It’s not easy finding a good villain, sometimes.
This is problematical to say the least, because good villains are essential. Interesting, powerful protagonists are all very well, but unless they can face off against an impressive adversary with a dastardly plan, you’ve only got half a story. There’s a reason why you don’t see Plant-Man threatening the X-Men anymore. I’m sure there are no lack of opinions and theories as to what makes a comic villain great, but my own personal take on it is that you need two things: a decent hook, and a bit of time.

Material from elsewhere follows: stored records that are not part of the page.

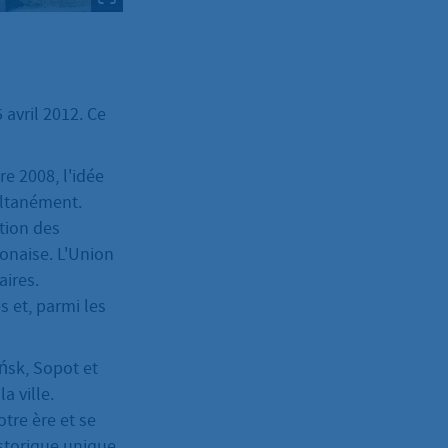
 avril 2012. Ce
re 2008, l'idée
ultanément.
tion des
onaise. L'Union
aires.
s et, parmi les
ańsk, Sopot et
a ville.
tre ère et se
istorique unique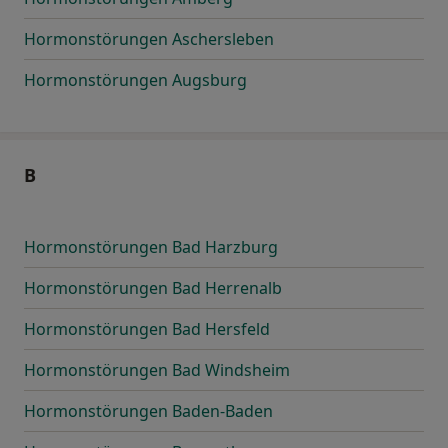
Hormonstörungen Aschersleben
Hormonstörungen Augsburg
B
Hormonstörungen Bad Harzburg
Hormonstörungen Bad Herrenalb
Hormonstörungen Bad Hersfeld
Hormonstörungen Bad Windsheim
Hormonstörungen Baden-Baden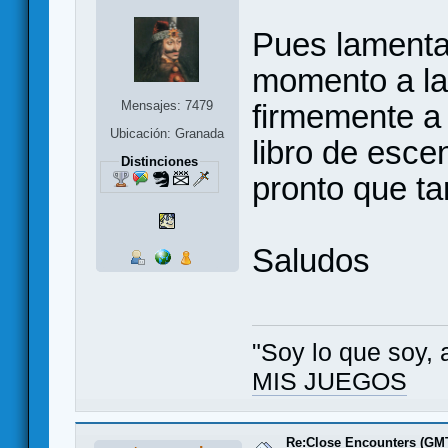
Pues lamenta
momento a la
firmemente a 
Mensajes: 7479
Ubicación: Granada
libro de esce
Distinciones
pronto que t
Saludos
"Soy lo que soy, 
MIS JUEGOS
Re:Close Encounters (GMT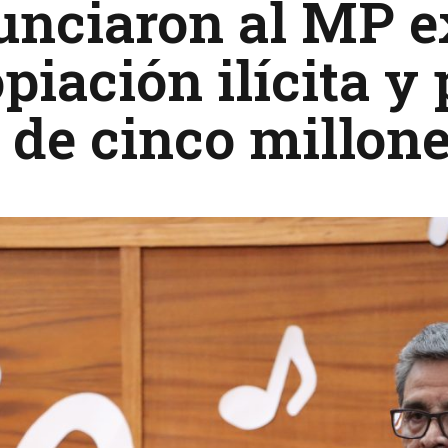
nciaron al MP ex
piación ilícita y
de cinco millone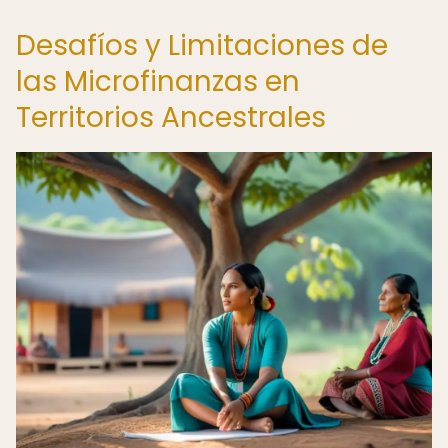
Desafíos y Limitaciones de
las Microfinanzas en
Territorios Ancestrales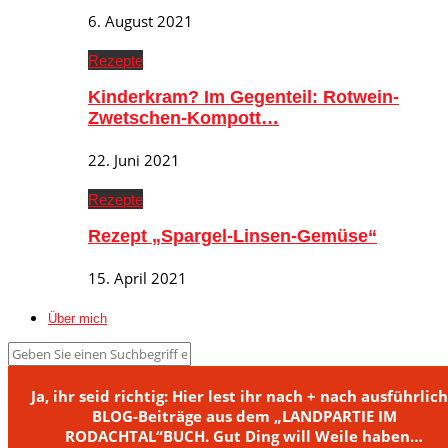
6. August 2021
Rezepte
Kinderkram? Im Gegenteil: Rotwein-
Zwetschen-Kompott…
22. Juni 2021
Rezepte
Rezept „Spargel-Linsen-Gemüse“
15. April 2021
Über mich
Ja, ihr seid richtig: Hier lest ihr nach + nach ausführlic
BLOG-Beiträge aus dem „LANDPARTIE IM
RODACHTAL“BUCH. Gut Ding will Weile haben…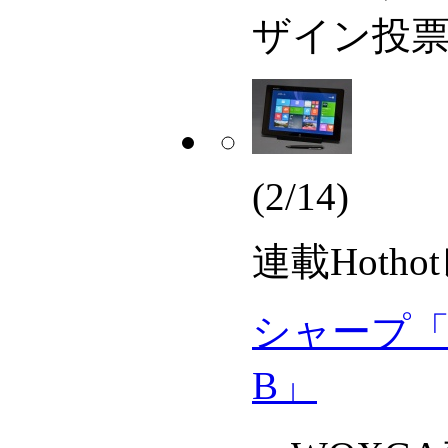
ザイン投
(2/14)
連載
Hoth
シャープ「Meb
B」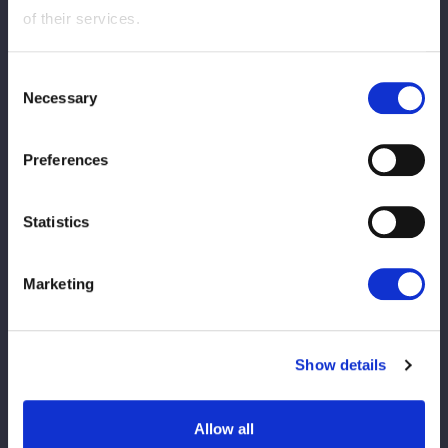
さやか CINDERELLA TOURNAMENT
of their services.
2025 優勝記念アクリルブロック』が受注
限定で登場！
Consent
Necessary
Selection
2025/04/04
グッズ
【新商品】4月6日愛知・安城大会より新商
Preferences
品が販売開始！
Statistics
2025/04/03
グッズ
【販売開始】通販サイトMySTARDOMにて
Marketing
スターダム公式グッズが販売開始！
2025/03/31
グッズ
Show details
【会場物販情報】4.2後楽園ホールグッズ情
報！
Allow all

Magneto has both in spades. Over the years I’ve read various people lament the fact that Marvel can’t create new villains like him anymore (usually this sort of thing appears in comic book letter pages, which you really shouldn’t read if you want to retain any faith in human nature whatsoever), which rather misses the essential point about Magneto, which is that his brilliance as an adversary is intrinsically linked with the amount of time he’s been around. You can retcon villains into your heroes' pasts (most obviously Sinister, for example), but you can’t write familiarity. Of course, the Magneto first encountered by the X-Men at Cape Citadel is almost totally unrecognisable from the multi-layered character he became, but that helps to prove my point. Once in a while, a truly great character may spring into being fully-formed, but ninety-nine times out of hundred, they with time.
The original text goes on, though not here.